Mark Rowley, commissaire adjoint à la police londonienne, a annoncé en 2018 que le risque était « plus élévé que l’opinion publique ne le pense »5. Patrick Calvar, ancien directeur de la DGSI, parle lui d’une « confrontation inéluctable » entre l’ultra droite et la mouvance djihadiste6. Une attaque similaire à celle de Christchurch n’est pas sans précédent en Europe. Le 22 juillet 2011, Anders Brevik place une bombe dans une camionnette à Oslo avant de se rendre sur l’île d’Utoya, déguisé en policier, où il ouvre le feu sur un camp pour la jeunesse organisé par le parti travailliste norvégien. Les deux attaques feront un total de 77 morts. Le tireur diffuse un manifeste de 1500 pages (lu par le futur tireur de Christchurch) et évoque des thèmes familiers, comme la défense du peuple européen. L’attaque d’Utoya montre donc que la mouvance d’extrême droite est présente en Europe, évolue rapidement et peut passer à l’action violente, avec efficacité. On l’observe avec l’attaque commise par Luca Traini7 en 2018. Alors que l’Italie a connu des attaques organisées par des groupes déterminés dans les années 80, comme l’attaque de la gare de Bologne par Terza Posizione, Traini commet son attaque seul. Il ouvre le feu depuis sa voiture sur un groupe de migrants africains, en blessant six. L’attaque confirme un virage (ou une nouveauté) dans les modes opératoires de l’extrême droite terroriste. La menace est désormais moins organisée, plus radicale et plus violente. Les tireurs cherchent à faire un nombre de victimes important et à encourager des imitateurs.
D’autres facteurs incitent à penser que le risque d’attentat terroriste d’extrême droite se diffuse en Europe. Ainsi, la multiplication des attaques djihadistes en Europe, qui voit l’Europe comme une terre de conquête, entraîne une radicalisation réciproque et cumulative, comme observé dans les écrits de Brendon Tarrant.
A rebours de ce qui avait été observé au tournant du siècle et au début du XXIe, une certaine professionnalisation de l’extrême droite européenne est également relevée.

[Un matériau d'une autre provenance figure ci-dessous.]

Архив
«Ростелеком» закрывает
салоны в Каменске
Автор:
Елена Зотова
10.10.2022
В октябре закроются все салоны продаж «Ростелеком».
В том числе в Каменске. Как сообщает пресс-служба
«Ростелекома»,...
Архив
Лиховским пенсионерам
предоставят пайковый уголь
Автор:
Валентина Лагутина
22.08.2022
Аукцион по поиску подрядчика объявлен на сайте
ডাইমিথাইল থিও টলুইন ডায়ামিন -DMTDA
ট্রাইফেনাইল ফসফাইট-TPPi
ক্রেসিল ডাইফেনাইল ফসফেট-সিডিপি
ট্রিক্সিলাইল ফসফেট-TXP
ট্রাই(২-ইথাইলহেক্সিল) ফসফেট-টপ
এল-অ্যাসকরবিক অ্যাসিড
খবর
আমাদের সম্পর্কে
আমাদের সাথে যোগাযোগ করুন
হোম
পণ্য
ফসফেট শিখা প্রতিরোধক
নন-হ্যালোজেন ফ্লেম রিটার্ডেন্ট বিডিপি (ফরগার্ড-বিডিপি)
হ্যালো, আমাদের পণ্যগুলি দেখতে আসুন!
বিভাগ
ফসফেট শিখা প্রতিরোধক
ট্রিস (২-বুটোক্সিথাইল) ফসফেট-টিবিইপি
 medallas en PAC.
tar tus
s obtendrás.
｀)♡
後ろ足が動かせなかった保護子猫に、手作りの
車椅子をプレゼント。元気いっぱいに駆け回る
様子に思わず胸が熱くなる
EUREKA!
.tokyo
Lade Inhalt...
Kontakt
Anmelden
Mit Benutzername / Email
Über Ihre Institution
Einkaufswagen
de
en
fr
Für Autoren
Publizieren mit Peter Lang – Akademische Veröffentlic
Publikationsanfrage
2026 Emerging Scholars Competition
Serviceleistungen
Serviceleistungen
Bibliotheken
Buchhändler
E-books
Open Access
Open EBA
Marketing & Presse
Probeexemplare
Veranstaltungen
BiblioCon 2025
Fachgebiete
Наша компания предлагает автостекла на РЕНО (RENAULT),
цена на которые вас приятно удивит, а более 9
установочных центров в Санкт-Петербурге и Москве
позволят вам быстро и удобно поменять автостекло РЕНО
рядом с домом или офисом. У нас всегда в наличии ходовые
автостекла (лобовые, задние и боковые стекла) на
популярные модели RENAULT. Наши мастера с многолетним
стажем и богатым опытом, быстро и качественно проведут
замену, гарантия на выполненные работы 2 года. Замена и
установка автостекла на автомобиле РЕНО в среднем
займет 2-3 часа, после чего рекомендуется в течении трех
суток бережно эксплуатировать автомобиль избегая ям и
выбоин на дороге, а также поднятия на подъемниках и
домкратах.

Les services de sécurité belge et néerlandais observent une augmentation des obtentions légales d’armes à feu parmi les groupuscules d’extrême droite présents sur leur territoire. Certains liens parmi les forces de l’ordre et le monde militaire inquiètent également les analystes8 qui notent que ce type de contact offre à l’extrême droite européenne des capacités d’action et de destruction considérables. Un officier militaire allemand a, par exemple, été arrêté alors qu’il préparait une attaque. De surcroît, les mouvances d’extrême droite, à l’instar des djihadistes, recrutent désormais des « revenants », de retour de zones de guerre. Militairement formés et entraînés, ils reviennent pour bon nombre d’Ukraine, où ils ont combattu au sein de groupe de combats des deux côtés du conflit. Le bataillon Azov, dont le blason comporte plusieurs symboles néo-nazis, a recruté plusieurs dizaines de combattants venus spécialement par affinité idéologique9. On trouve parmi eux une dizaine de volontaires français. Outre ces soldats de fortune, il existe une autre menace, celle-ci issue des frontières Est de l’Union européenne. En juin 2016, un Français de 27 ans est arrêté à la frontière polonaise par les forces de police ukrainiennes. Les policiers du SBU découvrent cinq fusils d’assaut Kalashnikov, deux lance-roquettes, 125 kilos de TNT et plus de 5 000 munitions dans son véhicule10. Condamné à six ans de prison, il évoque un projet d’attaques contre des mosquées et des synagogues mais aussi des centres des impôts, et mentionne un groupe d’une dizaine de personnes. Si certains détails restent obscurs, et si – à notre connaissance – d’autres n’ont pas été confirmés, cette arrestation atteste de l’existence d’une mouvance d’extrême droite terroriste en pleine évolution. L’inspiration que Brendon Tarrant a tiré des actions d’Anders Breivik illustre un développement clé du terrorisme actuel. Comme pour les attentats de Paris en 2015, préparés depuis la Belgique par des opérateurs locaux et étrangers, la menace actuelle est mobile et n’est plus restreinte par les frontières nationales.
Antony Marchand
Dirigeant de la société Gallice International Services, intégrateur de solutions sûreté et spécialiste de la sécurité des entreprises et des organisations internationales. Magistrat à la Cour des compte (en disp.). Antony Marchand a fait une longue carrière au GIGN qu’il a commandé en second. Diplômé en droit, en sciences de gestion et de l’ESM de Saint-Cyr, il est titulaire d’un MBA en management de la sécurité.
et
Alexandre Rodde
Consultant pour Gallice International Services, spécialisé dans les questions de terrorisme. Diplômé de l’université Georges Washington, il intervient auprès de la Gendarmerie et de la Police nationale sur les problématiques de tueries de masse.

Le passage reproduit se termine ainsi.